Right. So how to achieve that?
We have two classes of immediately deletable crap: attacks and copyright violations (i.e. stuff that is actively harmful) and just plain junk. Spam is in the latter category.
Attacks should go in the fast track, without doubt.
Self-evident autobiographies should be userfied per [[WP:BITE]]. Corporate vanity probably needs more attention, since they rarely go away.
What would a new process look like?
Guy (JzG)
charles.r.matthews@ntlworld.com wrote:
What is the actual issue? I think it is that inappropriate speedy nominations are proportionately more of a serious issue than "speedy keeps" at AfD; and certainly more a problem than inappropriate PROD nominations (PROD seems to be applied in a much more reaonable, even way). Of the three processes, the "triage" is at its most serious in CSD. When AfD gets it wrong it is at least after more eyeballs than two, possibly bloodshot.
Nominations under G1, G11, A1 and A7 all can be problematic. Careless use of terms "nonsense", "promotion", "no context", "non-notable" should be deprecated. These are not synonyms with "hard to read", "informative", "obscure topic", "out-of-the-way or annoying to me" (respectively). Basically we need to formulate something that isolates a bit better where things fall down the cracks in the system.

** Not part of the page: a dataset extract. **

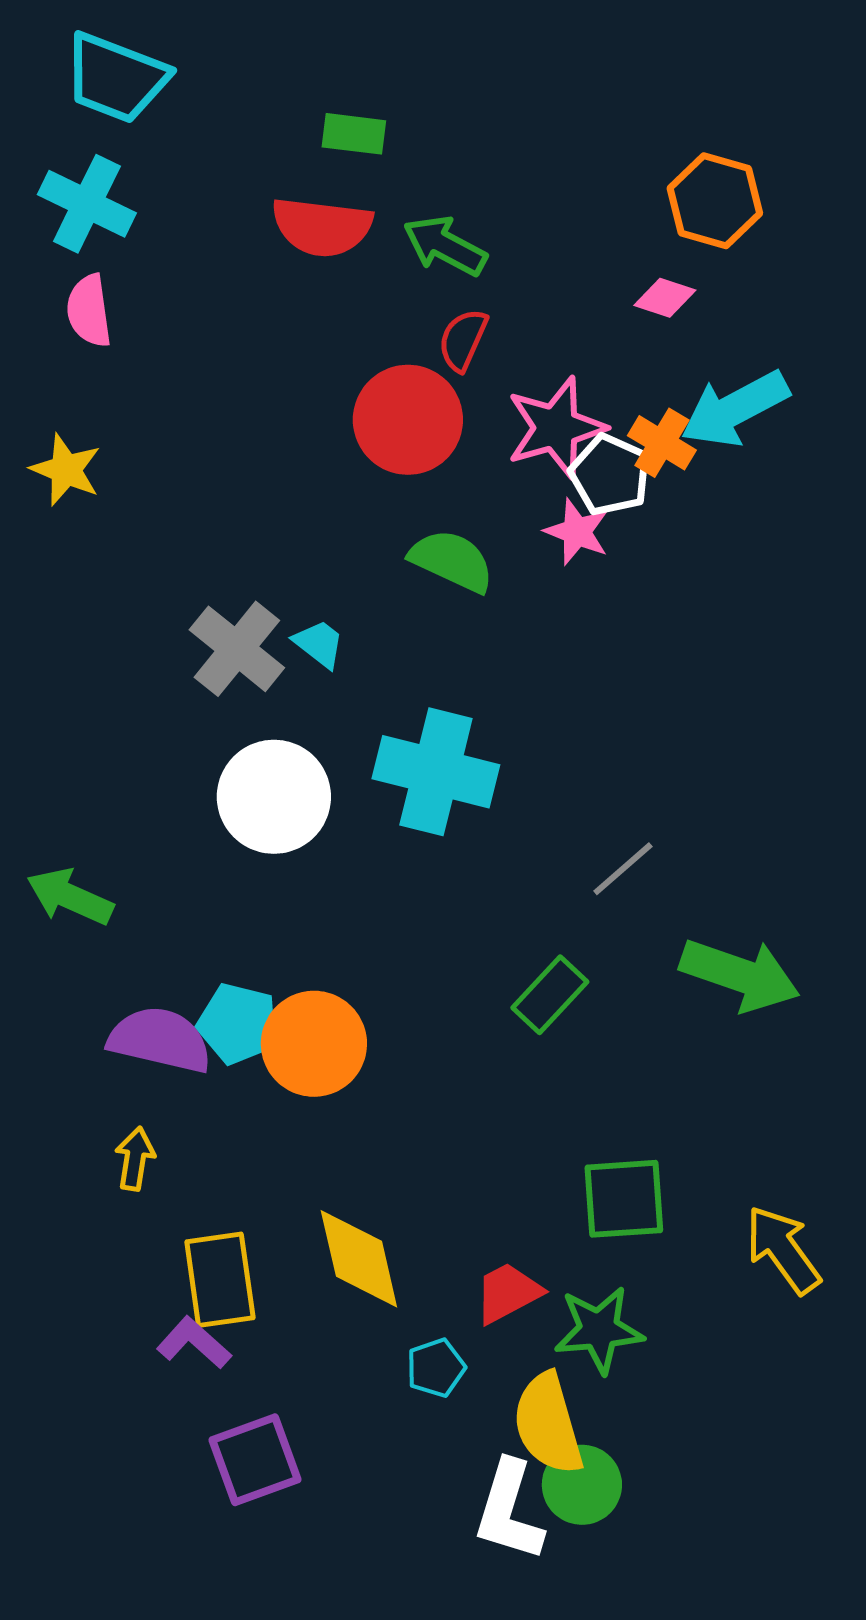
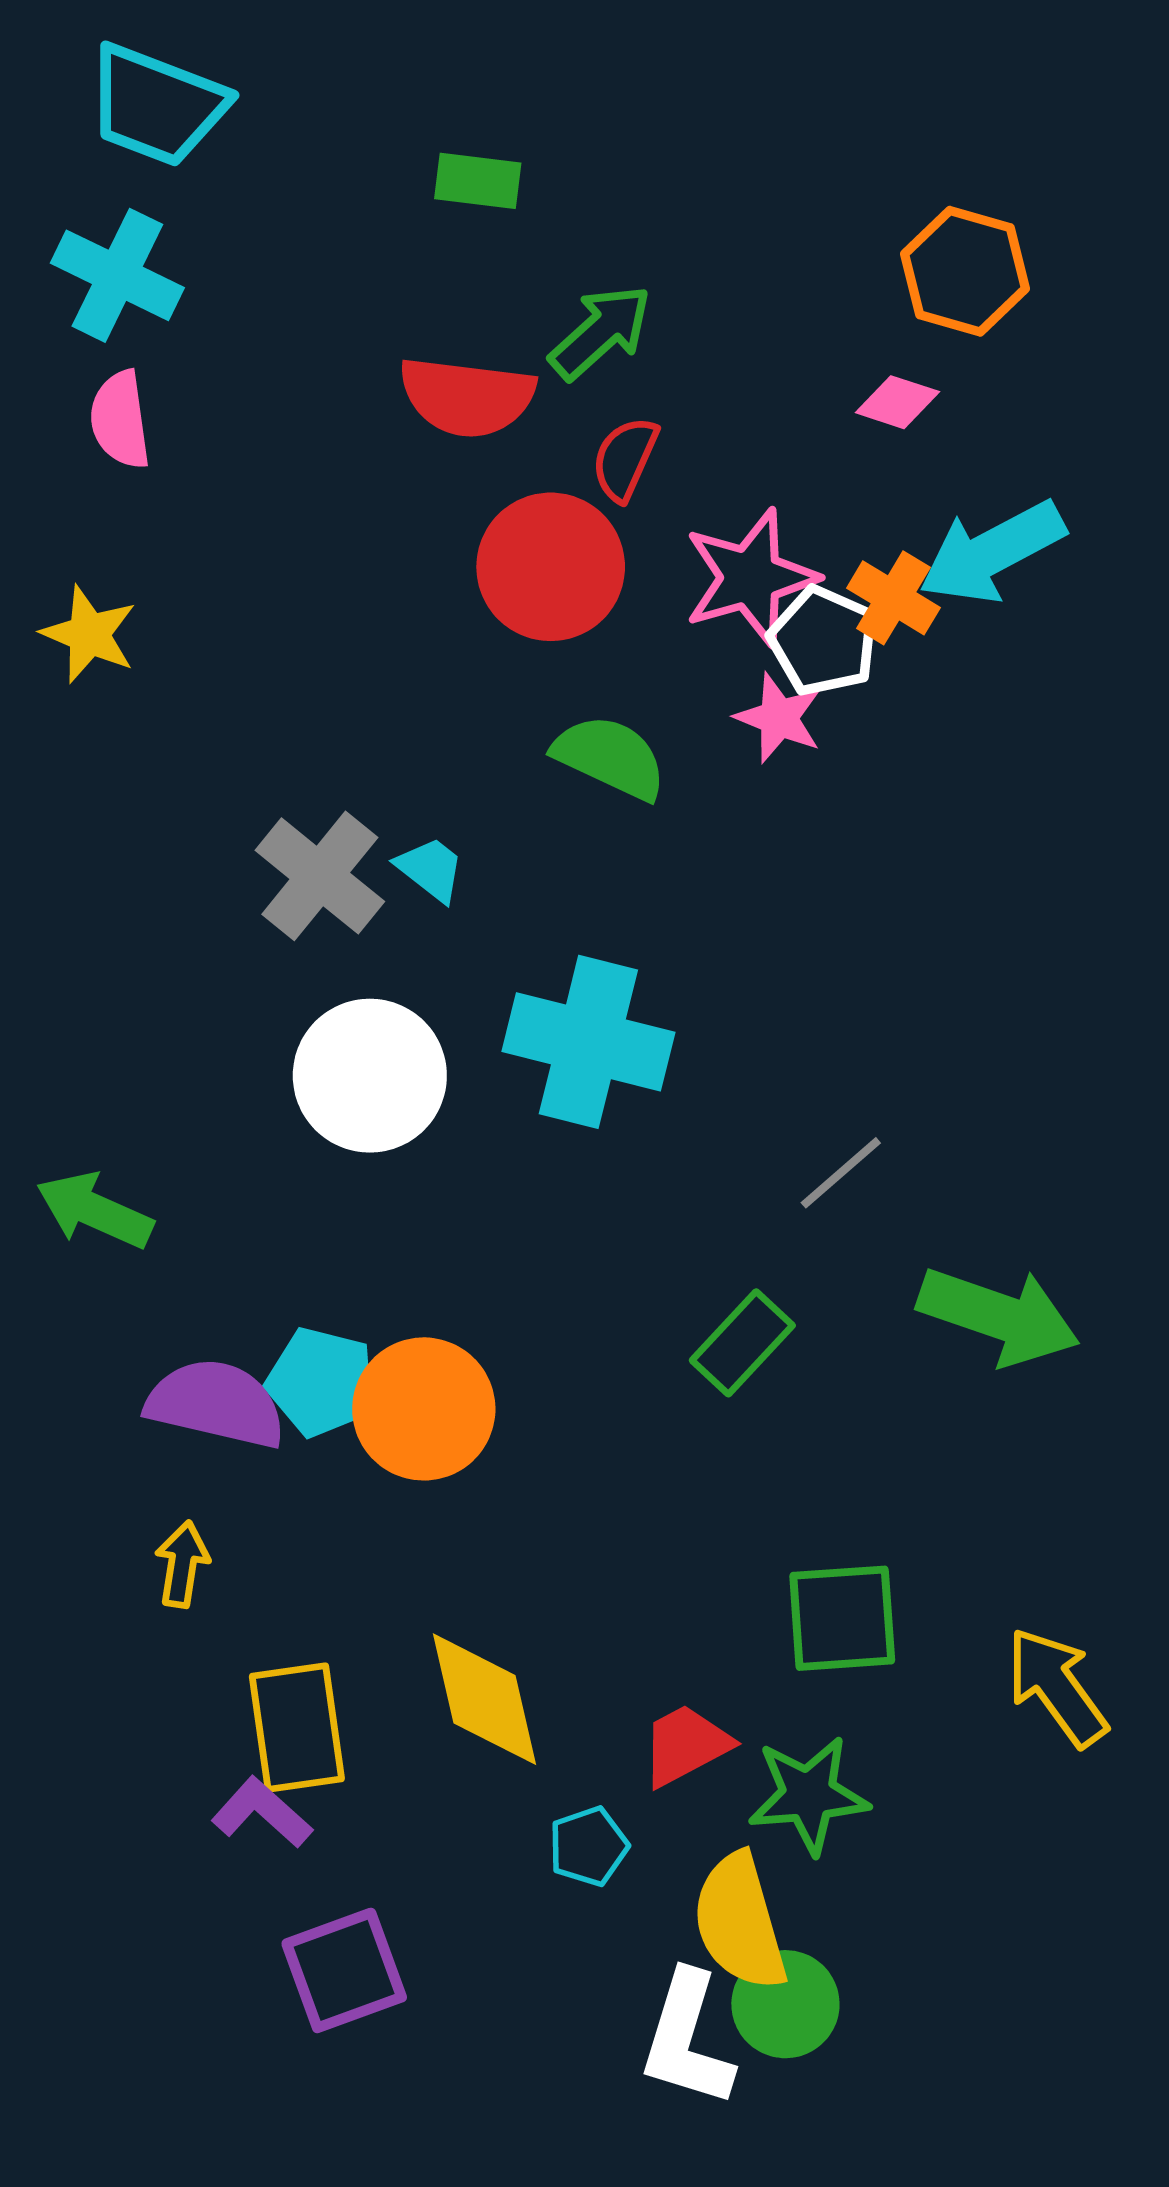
red semicircle: (322, 227) -> (467, 397), moved
green arrow: (445, 246) -> (601, 332), turned 110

One approach that would cut out some of the worst instances would be to restrict speedy deletion to only: 1) copyright violations; or 2) new articles from the past week. If an article that isn't a copyright violation has been on Wikipedia for two years, surely it can wait another week as a PROD before being deleted, and the "keep up with the torrent of new articles" justification doesn't apply.
This would get rid of the instances (which constitute most of my speedy-undeletions) where an article that's been around for a while, and might even be watchlisted by multiple people, is speedy-tagged and deleted all in the course of about 2 minutes before any of the people who watch it get a chance to notice and object.
-Mark
On Thu, 15 Nov 2007 15:42:38 -0800, Delirium delirium@hackish.org wrote:
One approach that would cut out some of the worst instances would be to restrict speedy deletion to only: 1) copyright violations; or 2) new articles from the past week. If an article that isn't a copyright violation has been on Wikipedia for two years, surely it can wait another week as a PROD before being deleted, and the "keep up with the torrent of new articles" justification doesn't apply.
That makes sense. It would be helpful to have the tail of the edit history in the delete dialog, but that's probably too much like hard work.
Guy (JzG)
On 11/16/07, Guy Chapman aka JzG guy.chapman@spamcop.net wrote:
On Thu, 15 Nov 2007 15:42:38 -0800, Delirium delirium@hackish.org wrote:
One approach that would cut out some of the worst instances would be to restrict speedy deletion to only: 1) copyright violations; or 2) new articles from the past week. If an article that isn't a copyright violation has been on Wikipedia for two years, surely it can wait another week as a PROD before being deleted, and the "keep up with the torrent of new articles" justification doesn't apply.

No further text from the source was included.